I picked up Civ V as a Steam special, which is still going on this weekend– $12.50, so grab it if you haven’t yet.
My initial reactions are mostly negative, though take this with a helping of salt: there may be only so much Civ a man can play, and I spent most of that on Civ2 and 3. So it may be that there’s just too little to rekindle the affair than that it’s actually subpar. (Plus, so many things have changed that it feels like a slog to re-learn the tech tree or learn what the best units or buildings or civs are.)
To start with the positives, it’s more gorgeous than ever, city states are a great addition, I love the city itself having ranged attacks, and so far I haven’t seen any of the morasses that could plague 3 and 4. Maybe that’s just because I’m playing at a low level, but I haven’t seen anything like the money gap that can ruin a game of Civ4, or the popular dissatisfaction that made waging war difficult in Civ3.
It’s cute that the leaders speak in their own languages.
On the neutral side: hexes. I barely notice them and can’t say they improve or don’t improve the game.
The biggest negative is that the game feels like it’s pushing you to have no more than a handful of cities. There just wasn’t room for more than four in my section of the map. Which would be OK if the game was scaled accordingly, but it still seems designed for huge empires. E.g, in one of those four cities, I was looking at production times of 33 turns for a swordsman, 30+ turns for any building. My capital is better, but the end result is that it takes forever to research anything or to build up an army.

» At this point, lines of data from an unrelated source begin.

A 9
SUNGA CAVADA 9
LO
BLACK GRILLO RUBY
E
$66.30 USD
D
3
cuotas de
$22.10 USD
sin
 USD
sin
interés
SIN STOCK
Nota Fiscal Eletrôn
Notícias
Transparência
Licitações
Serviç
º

Napoleon declared war on me twice; fortunately he was easy to send off. But the one offensive war I tried was a fiasco. I got rid of the enemy’s units, but also lost almost my entire army– I think I had one troop left, plus a Great General. Neither of us could go anywhere. The lesson I learned was that half a dozen units weren’t enough– but remember it takes dozens of turns to build up even that far. How many would I need to actually get at his cities? And this is playing on an easy level.
Recent Civs have seemed to play down militarism more and more, making a game for people who want to handcraft a lovely little civilization and win while never fighting a war. But frankly I find that dull… a few space races are enough. I like building up an empire in order to fight a war, and if I can’t do that very easily, it just isn’t that compelling.

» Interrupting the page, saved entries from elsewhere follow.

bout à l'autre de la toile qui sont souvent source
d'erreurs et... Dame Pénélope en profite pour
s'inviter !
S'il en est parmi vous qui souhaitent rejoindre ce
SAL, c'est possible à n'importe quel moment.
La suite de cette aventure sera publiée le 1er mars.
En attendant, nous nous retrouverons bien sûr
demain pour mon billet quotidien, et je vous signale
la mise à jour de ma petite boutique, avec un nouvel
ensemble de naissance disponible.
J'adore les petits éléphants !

I think the UI has gone downhill. It’s spare and dramatic, but it’s hard to get a sense of what’s going on. I had no idea, for instance, whether my cities are happy or not, or how to automate a worker, or what the tech tree looks like. I’m sure all that is in there somewhere, but it’s not as obvious. Many things were nicely presented in Civ4 that take additional keystrokes to find or show now, such as which leaders want to trade luxuries; along the same lines, when you research a tech, you have to click again to choose the next one to research.
- It takes forever to be able to use the ocean. (In Civ2 I’d be exploring the seacoasts via trireme for half the game.)
- Repetitive useless voice-overs: “You may find this information useful.”
- The tiny units. I liked the three-unit dudes from Civ4. The units are now so multiple and small that you can barely see what they are, and you can’t zoom in as far.
- Why do they implement Steam achievements, but break Steam screenshots?
- Wonder pictures are just not as good as Wonder movies.
- Dumb unit promotions, seemingly limited to terrain adaptation.
I was afraid that this version would be a huge time sink, but it’s looking like that’s not going to be a problem. I’ll probably fire it up again and try to take out Napoleon, now that I know he has only two cities.